On Monday, the University of Montana officially reopened the doors of McGill Hall that had been closed for over 30 days to clean up asbestos discovered in the building.

UM Communications Director Paula Short said the majority of the building has been reopened.

“Working with a certified industrial hygienist as well as contract companies and our facilities crews, we were able to clean the building per the recommendation of the hygienist,” said Short. “That included a thorough cleaning, HEPA vacuuming of all of the surfaces including ceilings, walls and floors. We did a HEPA cleaning on the floor tiles throughout the building and resealed them. After the cleaning we did clearance testing with both air and wipe sampling to determine that the cleaning was successful and the building was ready to be reoccupied.”

Short said McGill Hall houses a number of university facilities.

“We have a number of offices, classrooms and laboratories in McGill Hall,” she said. “Specifically, Health and Human Performance is based out of McGill Hall, as is Media Arts. One of the priorities for reopening the building quickly is that both of those majors require specialized computer equipment as well as athletic equipment and so it was very important to get those labs and classrooms reopened and the students back in the building.”

McGill Hall once also housed a daycare center for children of university employees, however Short said the search is on for a new location.

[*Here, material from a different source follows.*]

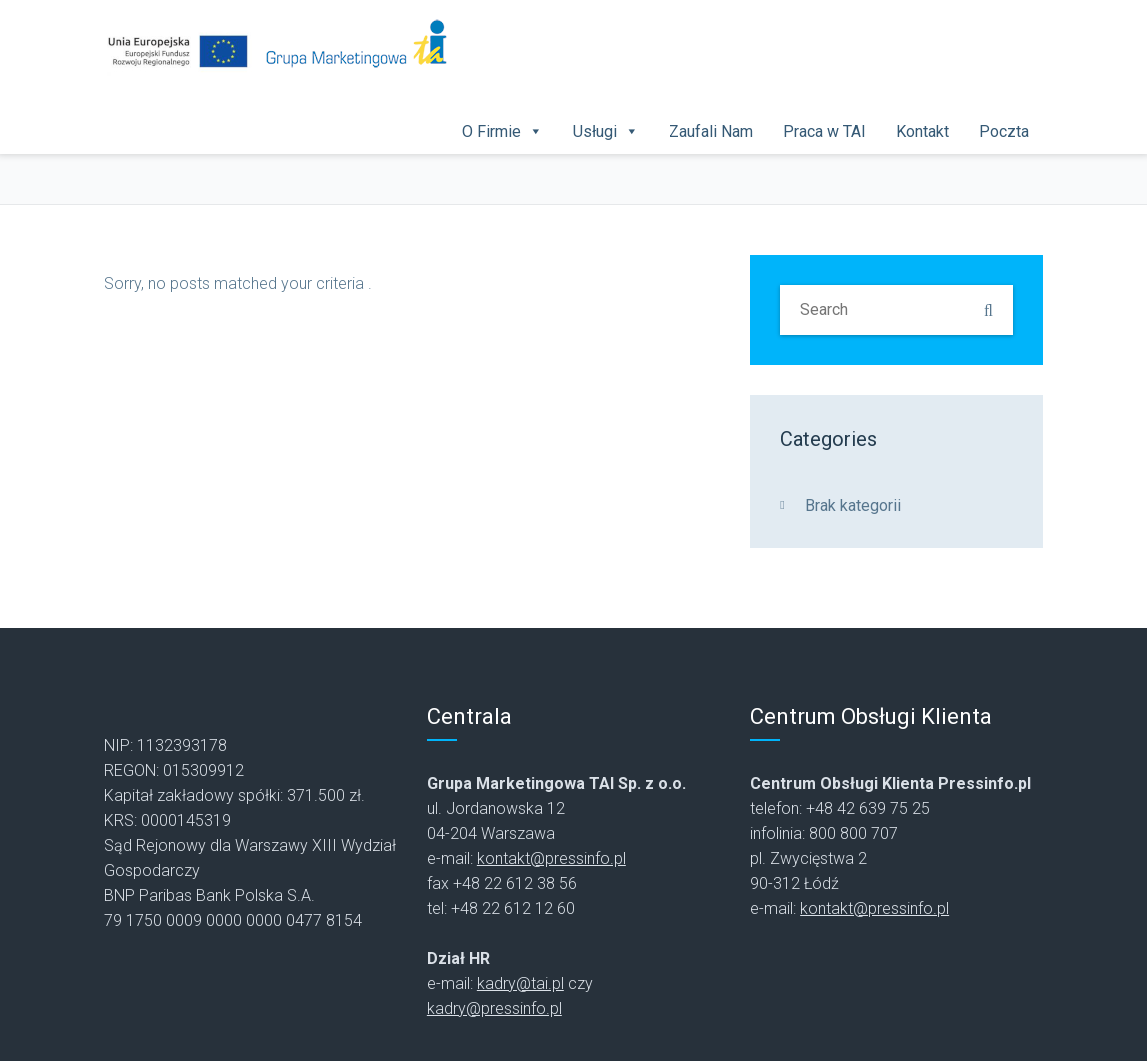  I want to click on kadry@tai.pl, so click(520, 983).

“We are currently looking for sites for the UM Child Care Center,” she said. “We did relocate the child care out of McGill Hall and it is currently in a temporary place inside our College of Education and Human Sciences. One of the things we’re looking at is how to consolidate the multiple sites for ASUM child care into one facility. McGill Hall could once again be that location, however, the lower level has not yet been cleaned, and it’s probably going to take a few more weeks to get that work completed, but that area has been segmented away from the rest of the building to prevent cross contamination.”

Short said UM’s staff is looking at all the buildings on campus of an age where asbestos might be present and is receiving advice from their certified industrial hygienist to ensure those areas are safe.